It’s a new year and a time for fresh starts. Resolutions are being made to lose weight, pay off debt, save money, find a better job, …even make the bed every day! What New Year’s resolutions are separating or separated parents making for the benefit of the kids and their own mental health? It doesn’t matter you’re currently going through a divorce, recently divorced or the paperwork was finalized 10 years ago. There are many goals you, as a parent, can set for yourself to improve your relationship with the ex or the kids. Some goals to keep in mind may be:
1. Spending quality time with your kids.
Whether you’re taking the kids to the park or the zoo, attending school events and functions, or helping them with their homework, you should focus on spending quality time with your children. Sometimes, it’s as simple as listening when your son or daughter open up to you and want to talk about their friends or problems at school. Do your best to make your children your primary focus in 2014.

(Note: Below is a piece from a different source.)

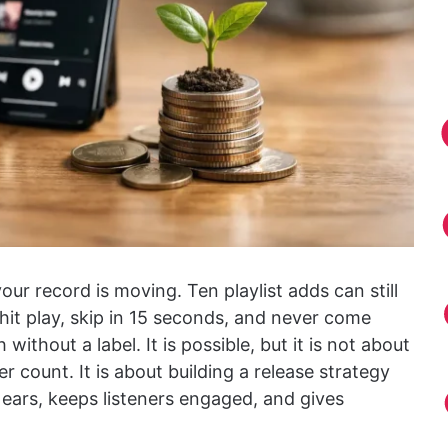
your record is moving. Ten playlist adds can still
hit play, skip in 15 seconds, and never come
 without a label. It is possible, but it is not about
r count. It is about building a release strategy
t ears, keeps listeners engaged, and gives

2. Don’t talk negatively about your ex and never talk about your case with your kids.
Remember, just because the kids aren’t in the room doesn’t mean they’re not listening. Children tend to assume that problems are their fault, especially if you’re complaining that the ex is behind on the child support payments or that the ex is giving you a hard time about visitation. Even if you hate your ex, you should be encouraging your child’s love for the other parent. It’s important for a child to know he or she is allowed to love the other parent and have a healthy relationship. Be happy that your child has another active parent – there are many children who don’t have two parents and many children who have an “absent” parent who never spends time with them.
3. Communicate better with your ex and try to “play nice”.
Remember the good times so that you can work on improving your relationship with your ex. Share news about the kids, support each other through your kid’s growing pains, and co-parent as well as you can. Pick your battles and be flexible instead of arguing about every little thing. It’s not productive to argue about rescheduling visitation time due to a scheduling conflict or to argue about extending the visitation time by an hour or so for a good reason. Just because your relationship is over doesn’t mean that you’re no longer a part of each other’s families. Parenting doesn’t end when your kids turn 18, so resolve to develop a caring and friendly relationship with your ex so that you can enjoy the present and look forward to the future.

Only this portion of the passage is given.